Abstract
Concerns about external validity of rodent models and translation of findings across species are often based on narrow investigations of populations with limited diversity. Sources of individual variation – including genetics and sex – are only infrequently encompassed in model organism studies. As with most complex diseases, risk for cocaine use disorder is subject to considerable inter-individual variation. Explicit inclusion of individual differences in rodent research may reveal conserved phenotypes and molecular systems relevant to human addiction. We surveyed cocaine-related traits in both males and females of eight inbred mouse strains whose genomes collectively capture 90% of the genetic diversity of the mouse species. Across these strains, individual differences explained a substantial proportion of variance in cocaine-responsive or cocaine response-predictive behavioral and physiological phenotypes. Wild-derived mouse strains often extended the phenotypic ranges of these behaviors beyond what is observed in conventional laboratory strains. Striatum transcriptional responses to cocaine were also highly dependent upon strain and sex differences; most cocaine-responsive genes were differentially expressed in a manner moderated by strain, sex, or their combination. We compared the strain- and sex-mediated transcriptional responses to cocaine in mice to transcriptomic analysis of people with cocaine use disorder and found that mouse similarity to humans was highly dependent upon mouse genetic background and sex. Specifically, male WSB/EiJ mice and female NOD/ShiLtJ mice exhibited the greatest degree of neural transcriptional consilience with humans with cocaine use disorder. Model organism diversity thus represents a crucial source of biological information that can substantially improve external validity of neuropsychiatric research.
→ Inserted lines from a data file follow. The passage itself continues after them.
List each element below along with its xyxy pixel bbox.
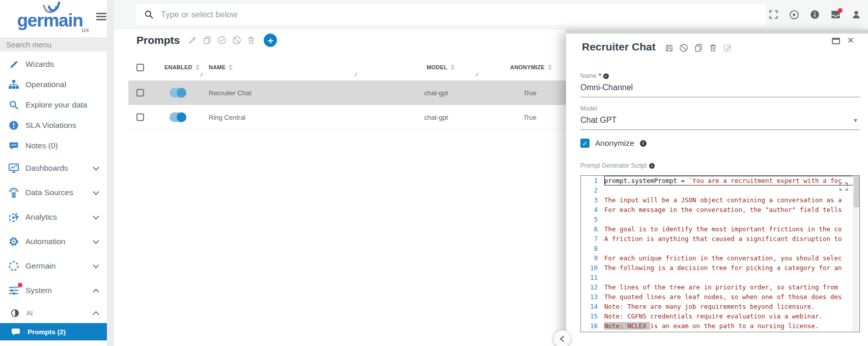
column-header-enabled[interactable]: ENABLED [164,64,200,70]
code-line: 14Note: There are many job requirements … [581,302,859,311]
dashed-circle-icon [7,260,20,272]
sidebar: germain ux WizardsOperationalExplore you… [0,0,107,346]
model-field-value[interactable]: Chat GPT [580,116,860,125]
page-header: Prompts + [136,34,277,47]
line-number: 4 [581,205,604,215]
global-search-input[interactable] [160,9,766,20]
sidebar-item-label: AI [26,309,33,317]
check-circle-icon[interactable] [217,36,227,45]
column-header-name[interactable]: NAME [209,64,233,70]
chevron-down-icon [92,239,100,245]
column-header-model[interactable]: MODEL [427,64,455,70]
play-circle-icon[interactable] [789,10,799,20]
inbox-icon[interactable] [830,10,841,19]
sort-icon [451,64,455,70]
pencil-line-icon[interactable] [188,36,197,45]
sidebar-item-ai[interactable]: AI [0,303,107,323]
sidebar-item-automation[interactable]: Automation [0,229,107,254]
sidebar-scrollbar[interactable] [107,0,114,346]
info-icon[interactable]: i [640,140,647,147]
cell-model: chat-gpt [424,89,448,97]
add-prompt-button[interactable]: + [264,34,277,47]
code-text: The quoted lines are leaf nodes, so when… [604,292,859,302]
search-icon [7,99,20,111]
cell-anonymize: True [523,113,537,121]
panel-drag-handle[interactable] [566,30,868,34]
name-field[interactable]: Name* i Omni-Channel [580,72,860,97]
code-line: 6The goal is to identify the most import… [581,224,859,234]
alert-icon [7,119,20,131]
info-icon[interactable]: i [649,163,655,169]
sidebar-item-operational[interactable]: Operational [0,74,107,95]
sidebar-item-data-sources[interactable]: Data Sources [0,180,107,205]
row-checkbox[interactable] [136,89,144,97]
line-number: 12 [581,282,604,292]
expand-icon[interactable] [839,182,848,191]
sidebar-item-dashboards[interactable]: Dashboards [0,156,107,180]
code-line: 1prompt.systemPrompt = `You are a recrui… [581,176,859,185]
chevron-up-icon [92,310,100,316]
enabled-toggle[interactable] [170,112,186,122]
code-text: Note: NCLEX is an exam on the path to a … [604,321,859,331]
required-asterisk: * [599,72,601,79]
global-search [136,4,766,25]
sidebar-item-explore-your-data[interactable]: Explore your data [0,95,107,115]
sidebar-item-germain[interactable]: Germain [0,254,107,278]
line-number: 8 [581,244,604,253]
pencil-icon [7,58,20,70]
notification-dot [838,8,843,13]
trash-icon[interactable] [247,36,256,45]
anonymize-checkbox[interactable]: ✓ [580,139,590,148]
save-icon[interactable] [665,44,674,52]
chat-icon [7,140,20,152]
info-icon[interactable]: i [603,73,609,79]
sort-icon [548,64,552,70]
sidebar-item-system[interactable]: System [0,278,107,303]
select-all-checkbox[interactable] [136,64,144,71]
collapse-panel-button[interactable] [553,330,571,346]
line-number: 6 [581,224,604,234]
code-line: 16Note: NCLEX is an exam on the path to … [581,321,859,331]
script-code-editor[interactable]: 1prompt.systemPrompt = `You are a recrui… [580,175,860,332]
trash-icon[interactable] [709,43,717,52]
editor-scrollbar[interactable] [853,176,859,332]
chevron-down-icon [92,263,100,269]
hamburger-menu-icon[interactable] [96,13,106,21]
sidebar-search-input[interactable] [0,37,107,51]
panel-title: Recruiter Chat [582,41,656,53]
sidebar-item-label: Wizards [25,60,54,69]
name-field-value[interactable]: Omni-Channel [580,83,860,92]
sidebar-item-analytics[interactable]: Analytics [0,205,107,229]
copy-icon[interactable] [694,43,703,52]
code-text [604,244,859,253]
sidebar-item-sla-violations[interactable]: SLA Violations [0,115,107,136]
ban-icon[interactable] [679,43,688,52]
ban-icon[interactable] [232,36,241,45]
line-number: 1 [581,176,604,185]
person-icon[interactable] [852,10,861,19]
maximize-icon[interactable] [832,38,840,44]
code-line: 12The lines of the tree are in priority … [581,282,859,292]
sidebar-item-prompts-2[interactable]: Prompts (2) [0,323,107,340]
enabled-toggle[interactable] [170,88,186,98]
fullscreen-icon[interactable] [769,10,778,19]
close-icon[interactable]: ✕ [847,35,854,46]
gear-icon [7,235,20,248]
row-checkbox[interactable] [136,113,144,121]
code-text: For each unique friction in the conversa… [604,253,859,263]
sidebar-item-notes-0[interactable]: Notes (0) [0,136,107,156]
column-header-anonymize[interactable]: ANONYMIZE [510,64,552,70]
info-circle-icon[interactable] [810,10,820,19]
edit-square-icon[interactable] [723,43,732,52]
sidebar-item-label: Prompts (2) [27,328,66,336]
copy-icon[interactable] [203,36,212,45]
sidebar-nav: WizardsOperationalExplore your dataSLA V… [0,54,107,340]
caret-down-icon[interactable]: ▼ [853,117,858,123]
sidebar-item-label: Notes (0) [25,141,58,150]
model-field[interactable]: Model Chat GPT ▼ [580,105,860,130]
code-text: The input will be a JSON object containi… [604,195,859,205]
code-line: 13The quoted lines are leaf nodes, so wh… [581,292,859,302]
line-number: 16 [581,321,604,331]
sidebar-item-wizards[interactable]: Wizards [0,54,107,74]
panel-actions [665,41,732,52]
Significance Statement Laboratory mice are widely used in research on neurobiological mechanisms of addiction, but most studies use a single strain and often sex of mice. To assess how individual differences in mice modulate addiction-related traits and how this impacts comparative analysis with humans, we studied cocaine-relevant behaviors and brain molecular correlates in both males and females of genetically diverse mouse strains. In this population, individual differences related to sex and/or genetics explain large proportions of differences in cocaine-related traits. Importantly, brain gene expression data demonstrated that some strains mimic human genomic states more readily than others. Individual differences thus represent a crucial and underdeveloped source of biological information about addiction mechanisms that may influence the translational utility of such studies.
Competing Interest Statement
The authors have declared no competing interest.
Footnotes
This revision changes the title, adds a new figure (Figure 3) and associated analyses, adds new authors, and substantially revises the manuscript.